Dave Meriage is a senior scientist in the Forensics group in Process Development at Amgen. He is responsible for raw material and product characterization as well as integrating new technology into various production environments. Dave holds a B.S. in biochemistry and cell biology from the University of California at San Diego.

Lise Ann Craig is a specialist in Quality Control at Amgen. She is responsible for the management of critical reagents and reference standards and led the implementation of the Raman technology within QC. Lise Ann has over 15 years of GMP experience in Quality Control and holds a degree in Chemistry from Rhode Island College.

Katie Parks is a Senior Manager in Quality at Amgen. She was part of the team that is responsible for the implementation of Raman Technology for raw material identification and verification as an alternate use to traditional quality control methods. Katie holds a B.S in cellular and molecular biology from Tulane University.

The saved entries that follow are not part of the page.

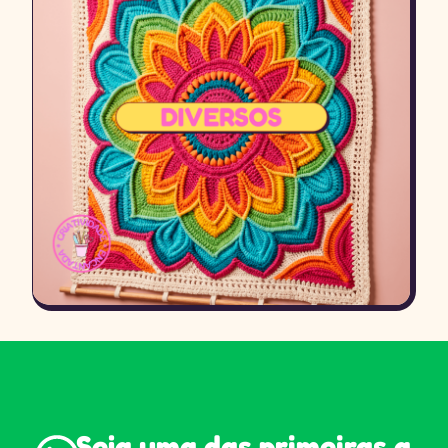
Seja uma das primeiras a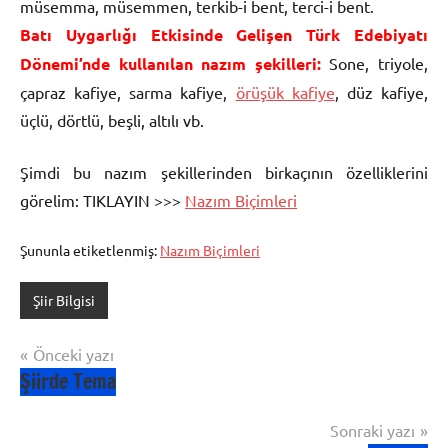
müsemma, müsemmen, terkib-i bent, terci-i bent.
Batı Uygarlığı Etkisinde Gelişen Türk Edebiyatı
Dönemi’nde kullanılan nazım şekilleri:
Sone, triyole,
çapraz kafiye, sarma kafiye,
örüşük kafiye
, düz kafiye,
üçlü, dörtlü, beşli, altılı vb.
Şimdi bu nazım şekillerinden birkaçının özelliklerini
görelim: TIKLAYIN >>>
Nazım Biçimleri
Şununla etiketlenmiş:
Nazım Biçimleri
Şiir Bilgisi
Yazı
Önceki yazı
Şiirde Tema
gezinmesi
Sonraki yazı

Xiaolin Cao is currently a principal scientist in the Attribute Sciences, Amgen, where he employs a number of analytical techniques to support rapid identification of products and raw materials, formulation study and pilot plant manufacturing. He has authored over 60 peer-reviewed research papers and is a member of ACS and the Society for Applied Spectroscopy.

Zai-Qing Wen is currently a principal scientist working at the Attribute Science, Process Development at Amgen. He joined Amgen in 1999 and has led an analytical group responsible for drug product NC investigation; manufacturing incident investigation, customer complaints investigation, raw material characterization, analytical method development, validation and transfer to Quality organization. His major interests are in vibrational spectroscopy, in particular in Raman spectroscopy, protein biophysics and material characterization. He has author and co-authored more than 60 papers and three of them won the best paper published in PDA Journal of Pharmaceutical Science and Technology (2009, 2010 and 2013).

Cenk Undey is an Executive Director of Process Development at Amgen, based in the headquarters in Thousand Oaks, CA, USA. He is leading the Digital Integration and Predictive Technologies group targeted to implement platforms to reduce variability, improve process development cycle time hence increasing speed to market with reduced development cost. Dr. Undey received his B.Sc., M.Sc. and Ph.D. degrees all in Chemical Engineering from Istanbul University, Turkey and his Executive MBA from the University of California, Los Angeles, Anderson School of Management.